What Jack is carrying — a wife and child in Memphis, an interracial marriage that the law of the time refuses to recognise — is Robinson’s most direct engagement with the racial history of mid-century America. He cannot tell his father, whom he loves and fears disappointing further, and the secret reframes everything: his evasions, his self-destruction, his inability to settle into the home that wants to hold him. He is not merely weak; he is a man who has found the one thing that matters to him and has nowhere to bring it. The conversations about race, grace, and predestination that pass between the elderly ministers acquire a terrible private weight once the reader understands what Jack is unable to say.

A Companion, Not a Sequel

Robinson won the Orange Prize for Home, and the recognition was deserved. Covering the same span of time as Gilead but from the house next door, it is a genuine companion text: each novel illuminates the other, and reading them together reveals dimensions invisible in either alone. Home is the more painful of the two — slower, more claustrophobic, a book about waiting that asks the reader to wait with it — but its emotional honesty is total. It is Robinson’s most psychologically intense novel, and its portrait of a family unable to close the distance between love and understanding is among the most quietly heartbreaking in recent American fiction.

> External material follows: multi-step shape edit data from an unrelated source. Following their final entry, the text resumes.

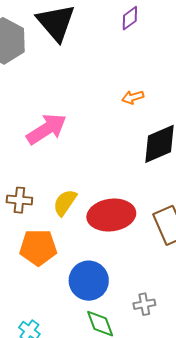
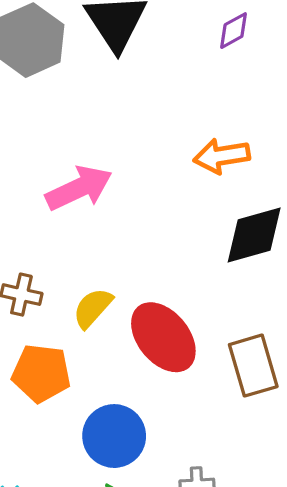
orange arrow: (133, 97) -> (222, 156), size x1.6
red ellipse: (111, 215) -> (163, 337), turned 51

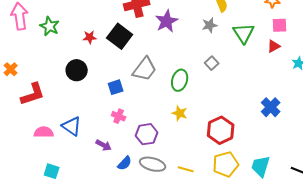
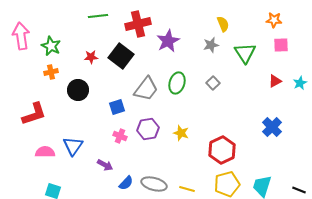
red triangle: (274, 46) -> (275, 81), moved
orange cross: (11, 69) -> (51, 72), moved, turned 32
green ellipse: (180, 80) -> (177, 83), moved
blue triangle: (72, 126) -> (73, 146), turned 30
purple hexagon: (147, 134) -> (148, 129), moved

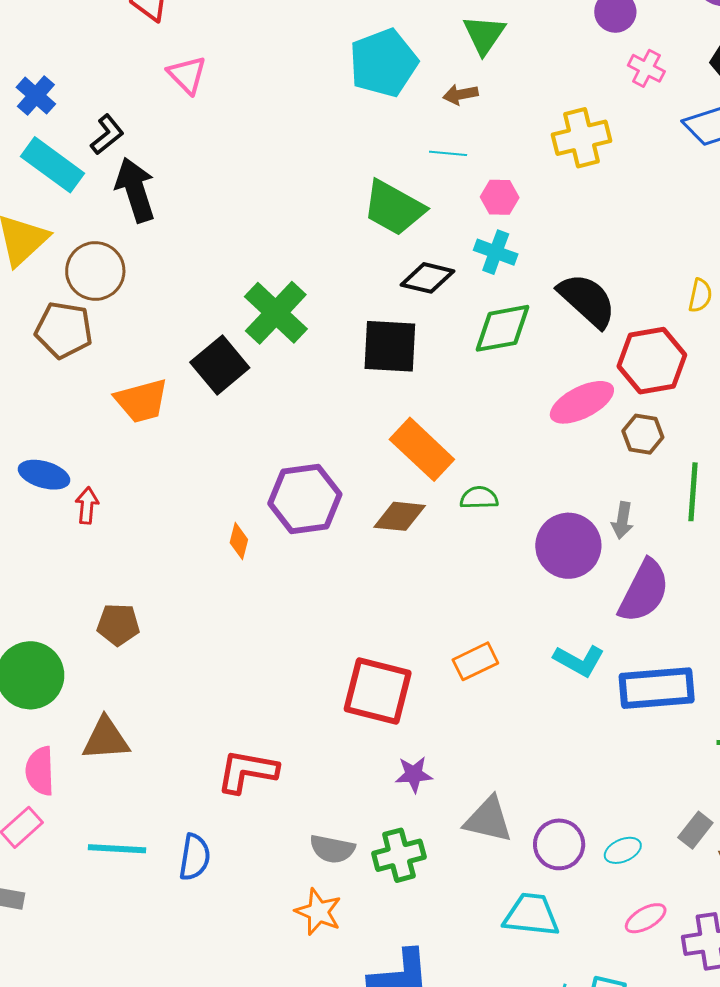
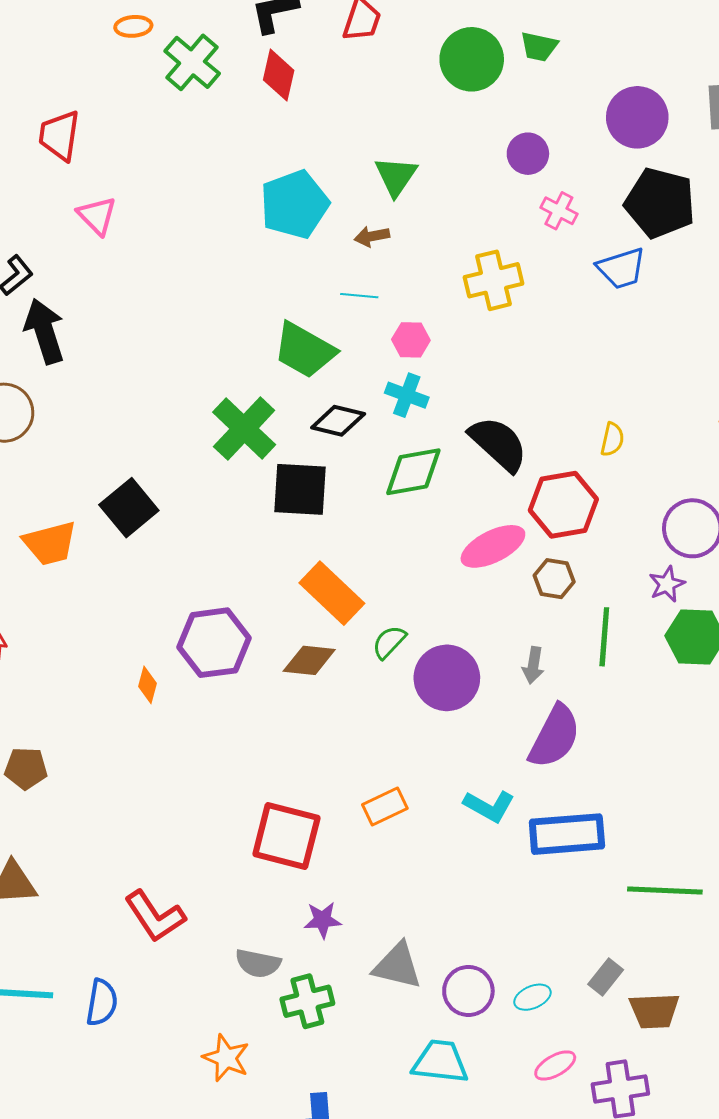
green cross: (276, 313) -> (244, 428), moved
green semicircle: (479, 498) -> (389, 642), turned -45
purple circle: (568, 546) -> (447, 678), moved
red L-shape: (247, 771) -> (155, 916), turned -134
gray semicircle: (332, 849) -> (258, 963), moved

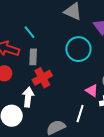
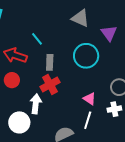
gray rectangle: (33, 57) -> (50, 62), moved
pink triangle: (92, 91) -> (90, 99), moved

Frequently Asked Questions

What is "Home" about?

The companion novel to Gilead retells the same events from the perspective of John Ames's friend Robert Boughton and his prodigal son Jack — who comes home after twenty years of absence bearing a secret that would destroy his father's world.

What are the key takeaways from "Home"?

Forgiveness, freely and repeatedly offered, cannot be received by someone who does not believe they deserve it The prodigal son parable is explored from the prodigal's side — and the parable looks very different from there Grace and guilt can occupy the same person simultaneously, and neither cancels the other Jack's secret — his illegal interracial marriage and child — is Robinson's direct engagement with the racial history that Gilead's narrator views from a greater distance

Is "Home" worth reading?

Where Gilead is a meditation on mortality and inheritance, Home is a study of failure, forgiveness, and the unbearable weight of being loved when you feel unworthy of it — Robinson's most psychologically intense novel.